About • Installation • How To Extract Video Embeddings • How To Train • How To Evaluate • Credits • License
VAT-SS is Andrey-Vera-Teasgen-SpeechSeparation models family. This repository allows user to train and evaluate mentioned in report SS models.
Pay attention that in all configs base model is state-of-the-art DPTN-AV-repack-by-teasgen, but you may use other SS models reported in the paper additionally (take a look at other configs)
Follow these steps to install the project:
-
(Optional) Create and activate new environment using
conda
.# create env conda create -n project_env python=3.10 # activate env conda activate project_env
-
Install all required packages:
pip install -r requirements.txt
-
Install
pre-commit
:pre-commit install
This section is mandatory for running Train and Evaluation script for Audio-Video models. Preliminary video embeddings extraction is necessary for speed up forward time.
bash download_lipreader.sh
python make_embeddings.py \
--cfg_path src/lipreader/configs/lrw_resnet18_mstcn.json \
--lipreader_path lrw_resnet18_mstcn_video.pth \
--mouths_dir mouths \
--embeds_dir embeddings
The embeddings will be saved to --embeds_dir
. Please set correct path to your directory in all Hydra configs at Datasets level
You should have single A100-80gb GPU to exactly reproduce training, otherwise please implement and use gradient accumulation
To train a model, run the following commands and register in WandB:
Two-steps training:
python3 train.py -cn dptn_wav_av.yaml dataloader.batch_size=16 writer.run_name=av_dptn_wav_av_v1_video_tanh_gate
Moreover, training logs are available in WandBs
- DPRNN & DPTN https://wandb.ai/teasgen/ss/overview
- ConvTasNet https://wandb.ai/verabuylova-nes/ss/overview
- VoiceFilter & RTFS https://wandb.ai/aapetukhov-new-economic-school/ss?nw=nwuseraapetukhov
Read How To Extract Video Embeddings section before
All generated texts will be saved into data/saved/inferenced/<dataset part>
directory with corresponing names. Download SOTA pretrained model using
wget --no-check-certificate 'https://docs.google.com/uc?export=download&id=1egOSgh3qaADxWpxd379nmhLrfZ-5xYEf' -O ./model.tar
tar xvf ./model.tar
To run inference and calculate metrics, provide custom dataset, change paths to WAVs and video embeddings in cmd arguments datasets.val.audio_dir
, datasets.val.embedding_dir
and run:
python3 inference.py -cn inference_dptn_av.yaml dataloader.batch_size=32 inferencer.from_pretrained=model_best.pth datasets.val.part=null datasets.val.audio_dir=<PATH_TO_WAVS> datasets.val.embedding_dir=<PATH_TO_EMBEDDINGS>
Set dataloader.batch_size not more than len(dataset)

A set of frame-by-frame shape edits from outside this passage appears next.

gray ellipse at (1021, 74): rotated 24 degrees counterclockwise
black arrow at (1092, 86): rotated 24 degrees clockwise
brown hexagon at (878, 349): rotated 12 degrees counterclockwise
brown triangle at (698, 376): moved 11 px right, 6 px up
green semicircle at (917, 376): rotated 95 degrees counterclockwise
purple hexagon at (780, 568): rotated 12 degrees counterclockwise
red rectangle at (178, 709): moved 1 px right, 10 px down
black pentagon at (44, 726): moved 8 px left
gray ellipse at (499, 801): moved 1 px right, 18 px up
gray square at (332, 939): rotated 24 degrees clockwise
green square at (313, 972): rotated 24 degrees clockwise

In case you don't have GT please change device_tensors
in inference_dptn_av.yaml
config to device_tensors: ["mix_spectrogram", "mix", "s1_embedding", "s2_embedding"]

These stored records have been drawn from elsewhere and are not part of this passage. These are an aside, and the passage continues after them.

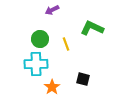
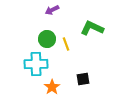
green circle: moved 7 px right
black square: rotated 24 degrees counterclockwise
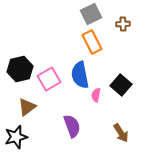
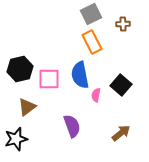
pink square: rotated 30 degrees clockwise
brown arrow: rotated 96 degrees counterclockwise
black star: moved 2 px down
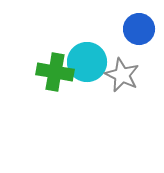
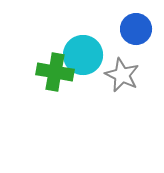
blue circle: moved 3 px left
cyan circle: moved 4 px left, 7 px up
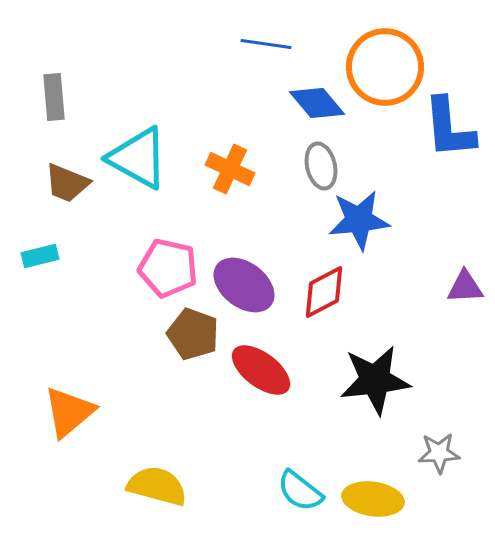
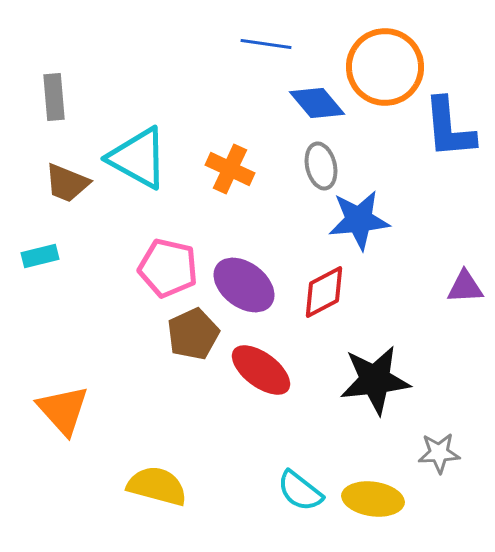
brown pentagon: rotated 27 degrees clockwise
orange triangle: moved 6 px left, 2 px up; rotated 32 degrees counterclockwise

, following that metrics won't be calculated and only predictions will be saved.
Or via cmd arguments: inferencer.device_tensors="["mix_spectrogram","mix","s1_embedding","s2_embedding"]"

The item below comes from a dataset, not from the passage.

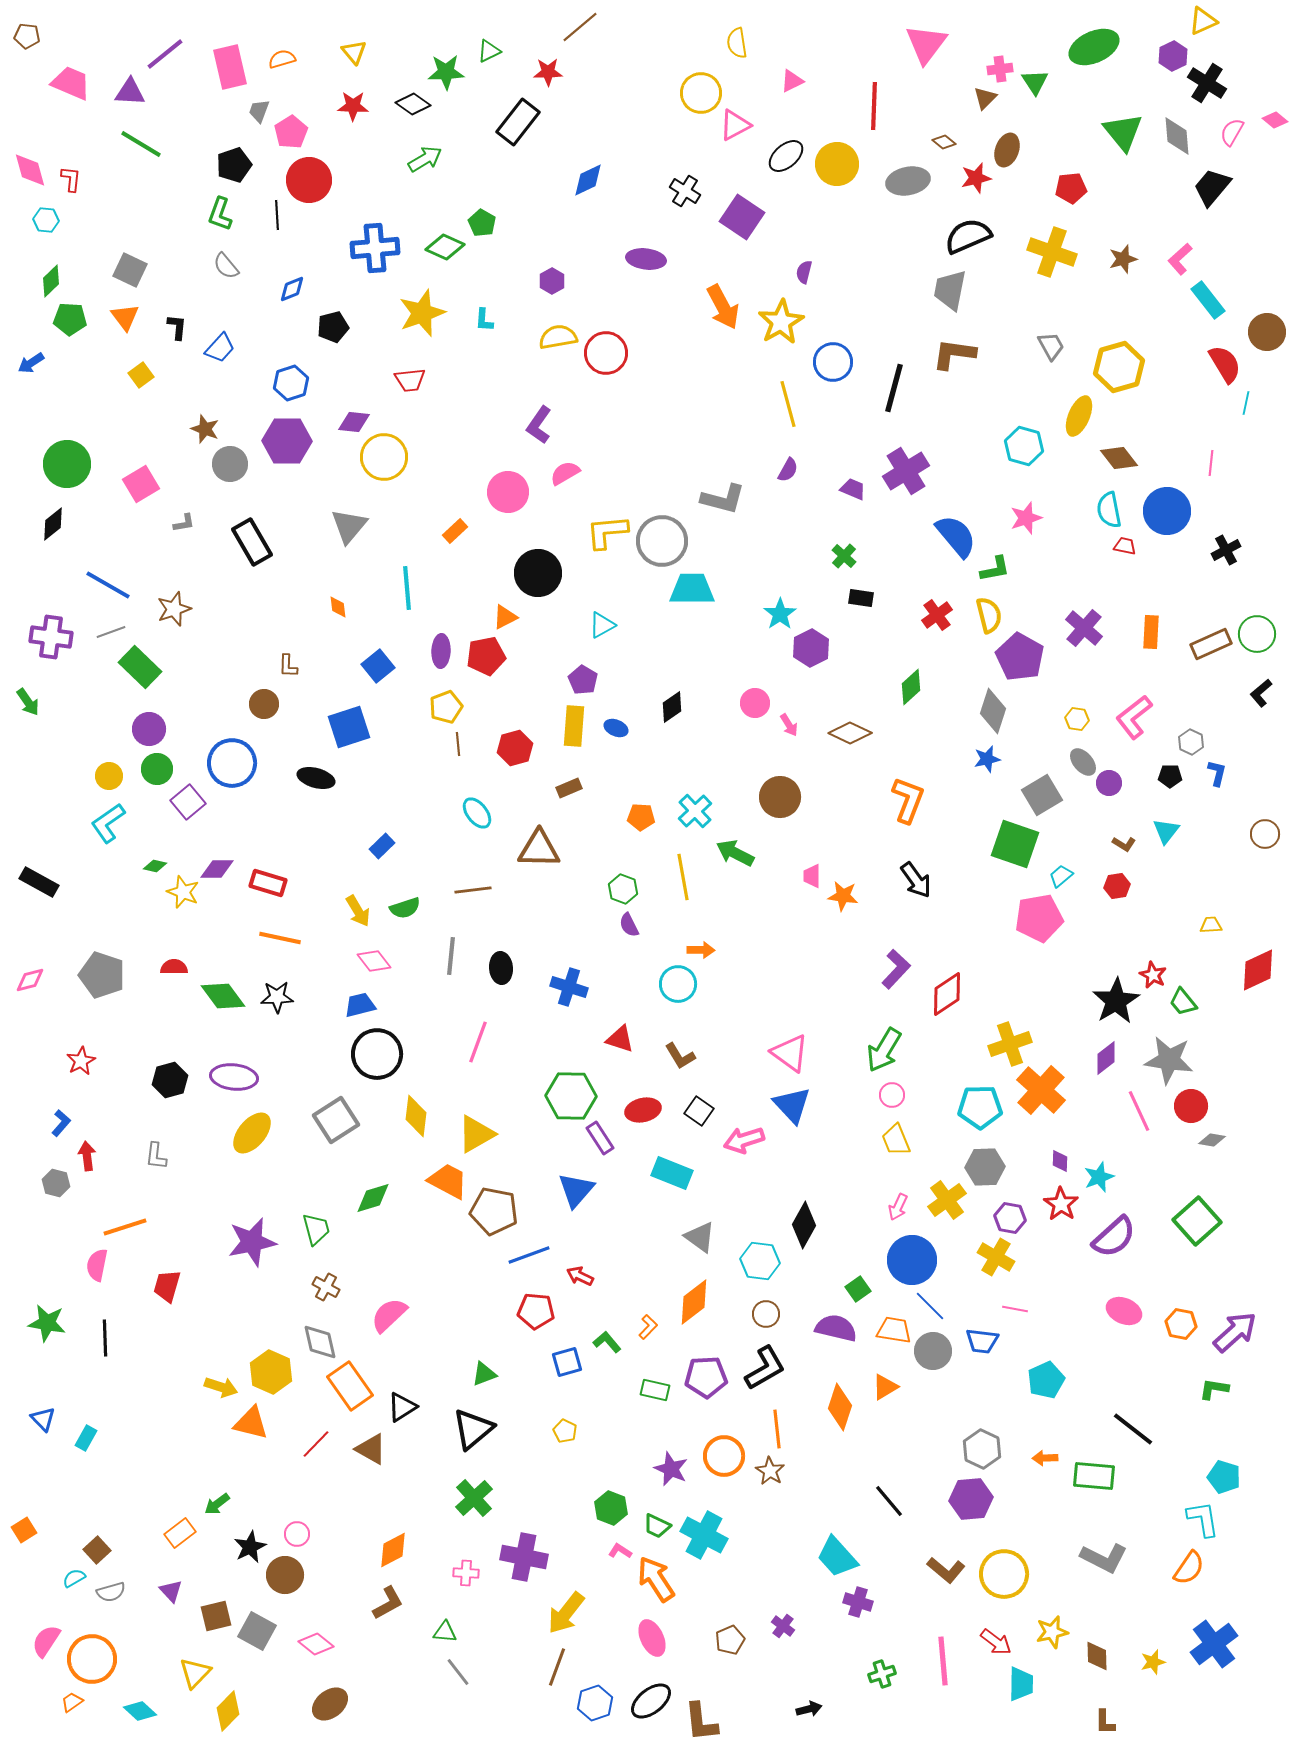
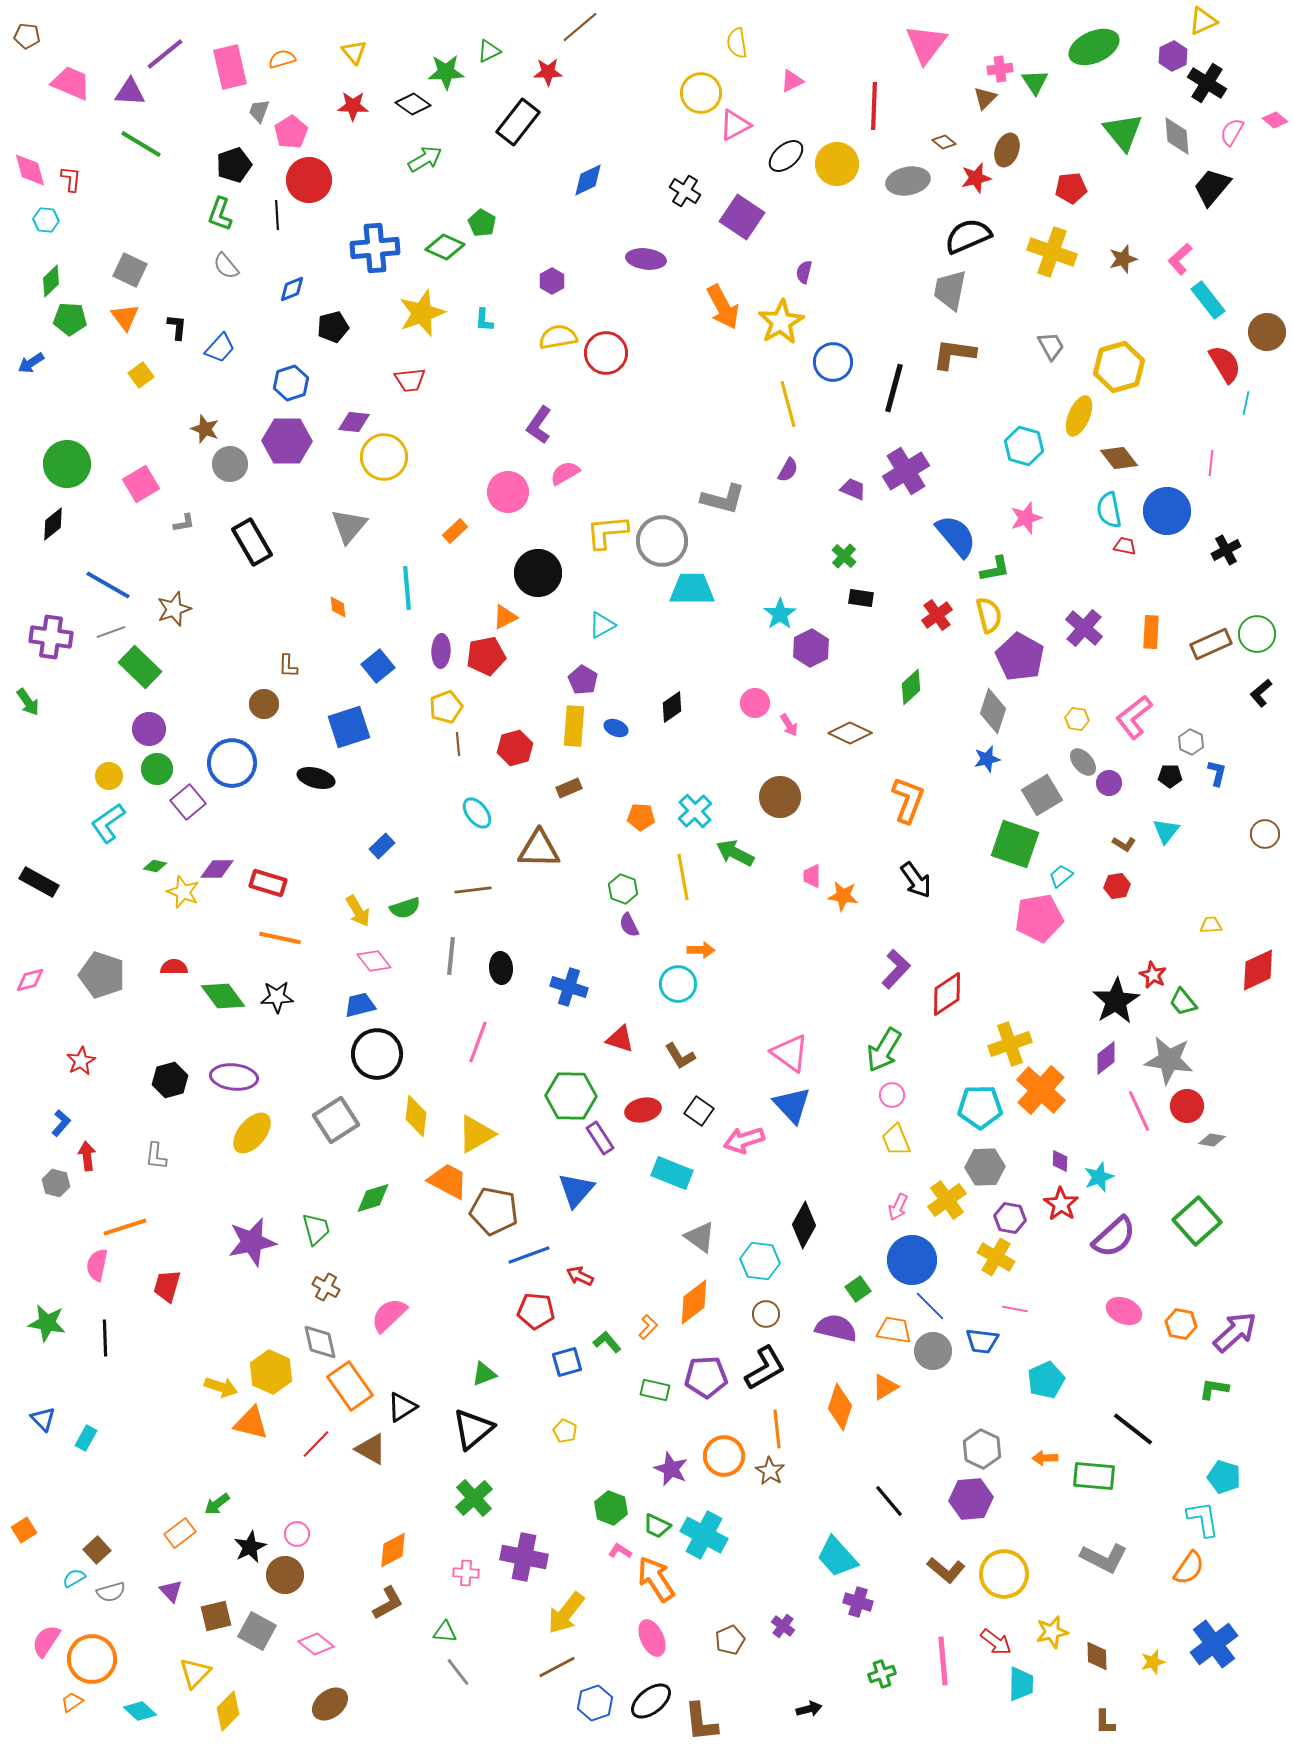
red circle at (1191, 1106): moved 4 px left
brown line at (557, 1667): rotated 42 degrees clockwise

Use following command to run SiSNRi calculation on GT and predicted directories
export PYTHONPATH=./
python3 src/utils/eval_si_snri.py --predicts-dir <PATH_TO_PREDS> --gt-dir <PATH_TO_GTS>
<PATH_TO_PREDS> is directory containing predicts file in .pth format <PATH_TO_GTS> is directory containing s1, s2, mix dirs
To evaluate the computational performance of the model, run:
python3 profiler.py
Best model DPTN-AV-repack profiler results in Kaggle enviroment with P100 GPU:
Metric | Value |
---|---|
GFLOPs | 108.556458241 |
CUDA Memory | 14378.582016 |
Inference Time (Mean) | 0.09988968074321747 |
Inference Time (Std) | 0.04486224800348282 |
Number of Parameters | 40809590 |
This repository is based on a PyTorch Project Template.